Anybody else planning on going to the NAHBS in Portland Feb8-10.
As of now I plan on going down on Saturady Feb 9. Would be great to see any other RBR people.
The link is listed below

http://handmadebicycleshow.com/2008/index.php?option=com_frontpage&Itemid=1

Ray Still


----------



## thien (Feb 18, 2004)

Ray, thanks for asking this, I was just about to post the same thing! RoadBikeReview.com and MTBR.com will both be up at the show and would love for anyone showing up at the show to stop by our booth and say hi.


----------



## Wookiebiker (Sep 5, 2005)

I'm considering it since I only live about 20 miles from the convention center....The question is can I con my wife into being dragged along? If I go it will likely be Saturday.


----------



## ejr13 (Dec 14, 2006)

I hear it's moving back east the following few years so now's the time if live close by.


----------



## Fletcherfam (Sep 11, 2007)

I am all there, I am a newbie at this road bike thing but it looks like a blast and I will hopefully get to learn a ton.


----------



## dead flag blues (Aug 26, 2004)

I'll be there with a few friends from the midwest who are flying in for the show. There should be a lot of parties going on after the show.


----------



## superjohnny (May 16, 2006)

Yea I'm definitely going. Planning on Saturday, but that may get moved to Sunday depending on how the kid is doing. It should be awesome.


----------



## Kenacycle (May 28, 2006)

I will be driving down to Portland from Vancouver BC. I even booked a hotel for Saturday night. 

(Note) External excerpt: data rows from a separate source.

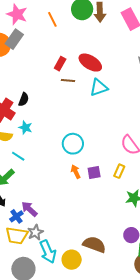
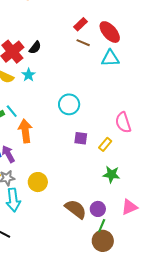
cyan line: (18, 156) -> (12, 111), moved
orange arrow: (76, 172) -> (25, 131), moved, size x1.6
brown semicircle: (94, 245) -> (76, 209), moved
yellow circle: (72, 260) -> (38, 182), moved

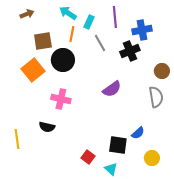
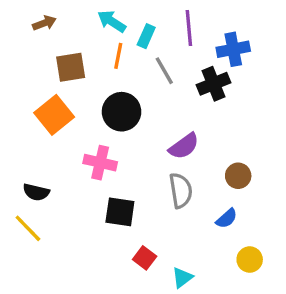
black circle: (63, 60) -> (122, 112), moved
brown circle: (162, 71) -> (238, 176), moved
gray semicircle: (156, 97) -> (181, 191), moved
black semicircle: (47, 127) -> (36, 192), moved
yellow line: (17, 139) -> (28, 228), turned -36
black square: (118, 145) -> (120, 212), moved
cyan triangle: (111, 169) -> (182, 278), turned 40

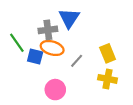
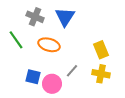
gray cross: (48, 30) -> (35, 17), moved, turned 30
blue square: (35, 57) -> (33, 77), moved
gray line: (77, 61) -> (72, 71), moved

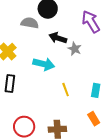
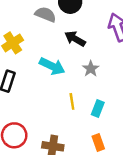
gray star: (75, 49) -> (91, 69), moved
cyan rectangle: (96, 90) -> (98, 108), moved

I just realized the drive is over 5 hours! I thought it was only 4. The show better be good!


----------



## Kenacycle (May 28, 2006)

The show was awesome! Alot of sweet looking bikes I wish I can just jump on and ride it.

Here are some pics I took. I wanted to take more, but I was dead sleepy and fatiqued from the 5.5 hours drive to Portland from Vancouver BC. I left at 5am, but only had a 20min sleep the whole night as I was still jet lagged from a trip I had a week previous. 

Enjoy the pics: http://www.fotop.net/kdub/handmake_bike_08


----------